U.S. agricultural groups are looking for more trade agreements that mean market access overseas. Kent Bacus, executive director of government affairs for the National Cattlemen’s Beef Association, talks about trade being a bigger priority in past years.
“I think we’ve seen a big shift in the overall government approach when it comes to trade. When you go back to previous administrations, from Bush and Clinton up to the Obama administration, you had a lot of traditional trade agreements that would have the approval of Congress, and they were negotiated by the executive branch and helped open up a lot of export markets. Under Trump, you saw a lot of bilateral agreements emerge and saw a lot of executive trade agreements that didn’t necessarily bypass Congress but were able to accomplish some similar results with a different path forward.”
The priorities shifted early in the Biden administration.
“But the Biden administration, they took the position for the first two years that they were going to step back and review. Now they’ve come forward, and we’ve heard comments from Ambassador Tai that trade agreements are a 20th-century policy and that is saying they’re old and outdated, and we need to shift the way that we engage. Sadly, in that transition, they have set aside market access, and I’ll interpret the trade nerd speak there, and that is, when we talk about market access, we’re talking about tariff reductions. We’re talking about moving those tariff barriers for our products into other countries.”
He says the cattle industry has faced its share of barriers to overseas access.

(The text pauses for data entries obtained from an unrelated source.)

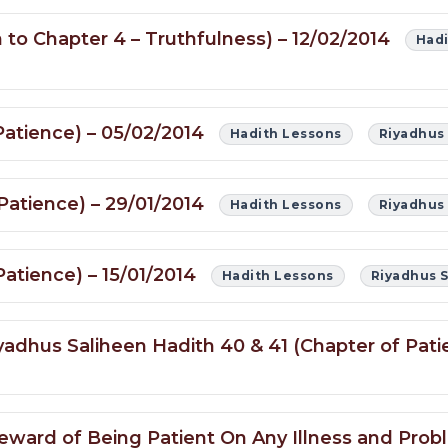
 to Chapter 4 – Truthfulness) – 12/02/2014
Hadi
Patience) – 05/02/2014
Hadith Lessons
Riyadhus
Patience) – 29/01/2014
Hadith Lessons
Riyadhus
atience) – 15/01/2014
Hadith Lessons
Riyadhus 
yadhus Saliheen Hadith 40 & 41 (Chapter of Pati
 Reward of Being Patient On Any Illness and Pro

“For the cattle industry, that’s huge. When you look at before the Korea Free Trade Agreement, we had a 40 percent markup on our products going into Korea. In Japan, it was 38-and-a-half percent. In Columbia, it was 80 percent. Because of trade agreements, we were able to remove those barriers, and now we have much more competitive access to those markets. Where the Biden administration has tried to shift is they want to focus on trade frameworks, which are not trade agreements as they like to always clarify, but they focus on some technical aspects. They’re trying to focus on non-tariff trade barriers and technical areas, which are important. We’ve seen significant gains in other markets when we’re able to address those non-tariff barriers in a broader, comprehensive trade agreement, but without market access on the table, it’s been very difficult to get other trade partners to come to the table.”